Location: Genetics and Animal BreedingTitle: Evaluation of transcript assembly in multiple porcine tissues suggests optimal sequencing depth for RNA-Seq using total RNA library
Submitted to: Animal Gene
Publication Type: Peer Reviewed Journal
Publication Acceptance Date: 8/4/2020
Publication Date: 9/1/2020
Citation: Keel, B.N., Oliver, W.T., Keele, J.W., Lindholm-Perry, A.K. 2020. Evaluation of transcript assembly in multiple porcine tissues suggests optimal sequencing depth for RNA-Seq using total RNA library. Animal Gene. 17-18. Article 200105. https://doi.org/10.1016/j.angen.2020.200105.
Interpretive Summary: High-throughput sequencing of RNA (RNA-seq) has become the standard approach for measuring and comparing levels of gene expression, and it has been used for the identification of novel transcripts and alternative splicing events. RNA-Seq technology can be categorized into three subclasses according to the types of RNA sequenced: messenger RNA (mRNA), micro RNA (miRNA), and total RNA. To date, the most popular type of RNA-Seq technology has been mRNA sequencing, focusing on the expression of protein coding genes. However, in recent years, the mRNA-centric paradigm of the transcriptome landscape has shifted to include noncoding regions of the genome, which requires the use of total RNA-Seq technologies. The selection of an appropriate sequencing depth is a critical step in RNA-Seq analysis.

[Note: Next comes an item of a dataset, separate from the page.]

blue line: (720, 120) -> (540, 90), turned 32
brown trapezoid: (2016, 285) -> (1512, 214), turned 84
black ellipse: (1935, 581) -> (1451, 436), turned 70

Too little depth can complicate the process by hindering the ability to identify and quantify lowly expressed transcripts, while too much depth can significantly increase the cost of the experiment while providing little to no gain in information. ARS scientists have used a random down-sampling approach to generate total RNA-Seq libraries with different sequencing depths from three porcine tissues to evaluate the optimal depth of sequence needed for transcriptome profiling using total RNA-Seq. As expected, the depth of sequencing had the greatest effect on lowly expressed transcripts. The results indicate that that a depth of 80 million reads per library is desirable to identify and quantify expression of transcripts across the genome. This work provides ARS scientists and other researchers with guidelines for generating total RNA-Seq data that will boost the cost-effectiveness of experiments.
Technical Abstract: RNA sequencing (RNA-Seq) libraries are prepared by either selecting poly(A) messenger RNAs (mRNA-Seq) or by depleting total RNA of highly abundant ribosomal RNAs (total RNA-Seq). The ribosomal RNA (rRNA) depletion protocols offer an attractive option for novel transcript discovery, as they facilitate the simultaneous characterization of polyadenylated and non-polyadenylated RNAs, including non-coding RNAs. However, the cost associated with total RNA-Seq is much greater than that of mRNA-Seq. Hence, the determination of an optimal target sequencing depth for total RNA-Seq would assist researchers in optimizing the cost-effectiveness of their experiments. In this study, we evaluate the appropriate depth of sequencing needed for transcriptome profiling in total RNA-Seq using a random sampling method to generate varying levels of sequencing depth in three different porcine tissues. As expected, our results indicated that the depth of sequencing has the greatest effect on the identification and quantification of lowly expressed transcripts. We propose that a depth of 80 M reads per library is desirable to identify and quantify expression of transcripts across the genome.